Born in Paris in 1982, Léonard Lasry began playing piano at an early age and started composing his first melodies by the time he was ten. His debut album Des illusions, released when he was twenty-four, immediately revealed a distinctive artistic sensibility rooted in the timeless tradition of French chanson. The record feels deliberately detached from contemporary trends: although released in 2006, it could just as easily belong to another era.
Lasry’s musical imagination has always been closely tied to cinema. He grew up admiring the film scores of Francis Lai and Michel Legrand and developed a deep fascination for the French New Wave, particularly the films of Jacques Demy. The cinematic worlds of Claude Lelouch and Pedro Almodóvar also shaped his artistic sensibility.

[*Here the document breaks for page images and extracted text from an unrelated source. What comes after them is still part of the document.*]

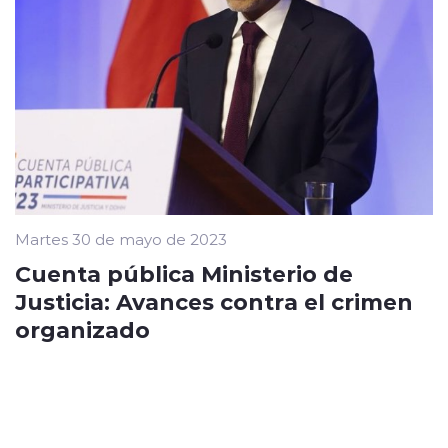
Martes 30 de mayo de 2023
Cuenta pública Ministerio de
Justicia: Avances contra el crimen
organizado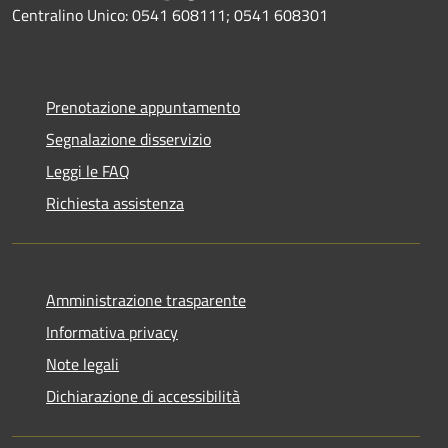
Centralino Unico: 0541 608111; 0541 608301
Prenotazione appuntamento
Segnalazione disservizio
Leggi le FAQ
Richiesta assistenza
Amministrazione trasparente
Informativa privacy
Note legali
Dichiarazione di accessibilità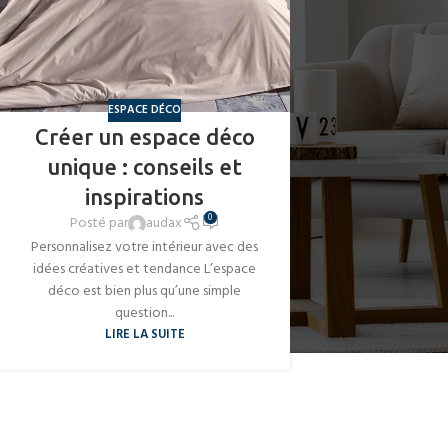
ESPACE DÉCO
Créer un espace déco
unique : conseils et
inspirations
0
Posté par
audax
Personnalisez votre intérieur avec des
idées créatives et tendance L’espace
déco est bien plus qu’une simple
question...
LIRE LA SUITE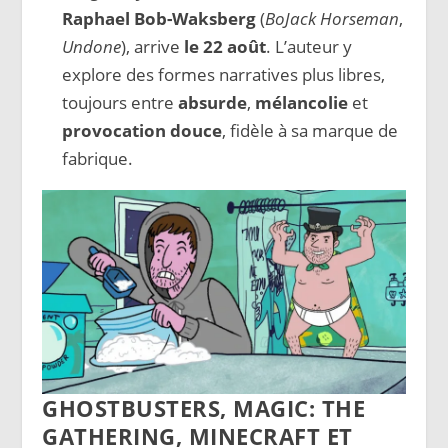
Raphael Bob-Waksberg
(
BoJack Horseman
,
Undone
), arrive
le 22 août
. L’auteur y
explore des formes narratives plus libres,
toujours entre
absurde
,
mélancolie
et
provocation douce
, fidèle à sa marque de
fabrique.
GHOSTBUSTERS, MAGIC: THE
GATHERING, MINECRAFT ET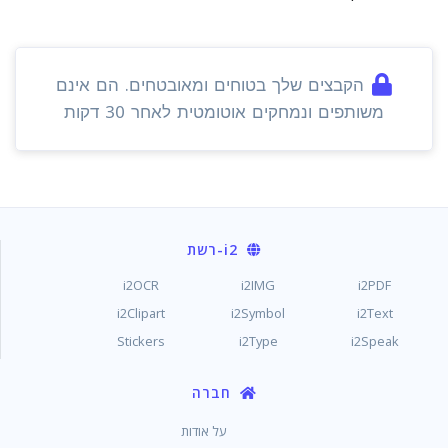
הקבצים שלך בטוחים ומאובטחים. הם אינם
משותפים ונמחקים אוטומטית לאחר 30 דקות
i2
-רשת
i2OCR
i2IMG
i2PDF
i2Clipart
i2Symbol
i2Text
Stickers
i2Type
i2Speak
חברה
על אודות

From the beginning, Lasry chose a multidisciplinary path. He founded the independent label 29 Music while simultaneously partnering with his brother to launch the luxury eyewear brand Thierry Lasry. This dual involvement in music and fashion would become a defining element of his creative identity.
In 2010 he briefly launched his own jewelry line, which was distributed in Japan through H.P. France boutiques and at the flagship store of designer Hiroko Koshino, as well as in France at Franck & Fils.
Lasry’s creative process is strongly driven by visual inspiration. For him, every melody begins with an image — sometimes cinematic, sometimes drawn from fashion. A silhouette, a look, a gesture, or a particular atmosphere can become the starting point for the musical landscapes he creates.
Throughout the 2010s, this dialogue between sound and image led him to develop several hybrid artistic projects. In 2012 he collaborated with filmmaker Gérard Courant and artist Elisa Point on L’Exception, a multimedia performance inspired by the aesthetics of 1960s cinema. The project combined video projections and music, featuring iconic figures such as Monica Vitti, Catherine Spaak and Brigitte Bardot.
In 2014 he met New York–based photographer and stylist Maripol, known for her association with Madonna and her work at Fiorucci in the 1980s. Their collaboration led to the recording of several vintage-inspired disco tracks, with Maripol performing vocals under Lasry’s direction — somewhere between Amanda Lear, Marianne Faithfull and Grace Jones.
These songs soon attracted the attention of the fashion world. The duo created original music and remixes for several major fashion houses, including a project for Hugo Boss designed by Jason Wu in 2015 and the single Words I Want to Hear for Valentino in 2016. Between 2017 and 2021, Lasry also composed and produced a series of original songs for the ready-to-wear collections of Maria Grazia Chiuri at Dior.
His musical signature — somewhere between pop and cinematic composition, enriched by a subtle vintage sensibility — gradually gained wider recognition. After working with photographer and filmmaker Ali Mahdavi on the project Milky Way, Lasry produced the track Strip-Tease-moi for the legendary Parisian cabaret Crazy Horse. The song became a permanent act in the show Totally Crazy. He also composed music for performer Viktoria Modesta’s show Bionic Girl, and on rare occasions performed his own songs at the cabaret — an unusual privilege for the venue.
Lasry has also composed music for major brands including Cartier, Trish McEvoy, and for the documentary trilogy Fashion! directed by Olivier Nicklaus and produced by Mademoiselle Agnès.
In 2019 he composed the official song for the iconic Paris club Castel, which subsequently offered him a monthly residency titled Les Mercredis de Léonard Lasry.
Through his label 29 Music, Lasry has produced nearly seventy releases, including several albums by Swedish trip-hop singer Jay-Jay Johanson and new recordings by cult French performer Marie France.
Alongside his production work, Lasry has continued his own career as a singer-songwriter. After Avant la première fois (2017), he released Au hasard cet espoir in 2021, largely composed between Capri and Positano and inspired by what he describes as a distinctly “European” sensibility.
In 2021 his work intersected with several of the legends he had long admired. His song Let’s Disco was remixed by Giorgio Moroder for Dior’s Autumn-Winter fashion show, while he composed five songs for the 50th studio album by Sylvie Vartan.
He later collaborated with actress Charlotte Rampling on the album De l’amour mais quelle drôle d’idée, released in 2022 and praised internationally for its unique artistic approach.
In 2024 Lasry released Le grand danger de se plaire, an album influenced by 1990s sounds, followed in 2025 by the compilation Que savons-nous de nous ?, gathering fifteen duets recorded over the previous decade with artists including Fanny Ardant, Sylvie Vartan, Charlotte Rampling, Maria de Medeiros, Françoise Fabian and many others.
After performing at venues such as Beaubourg, the Crazy Horse, Café de la Danse, Silencio and La Nouvelle Eve in Paris, as well as in Tokyo and Brussels, Léonard Lasry begins a new tour in autumn 2025 with concerts scheduled in Paris, Bordeaux, Lyon, Switzerland and other European cities.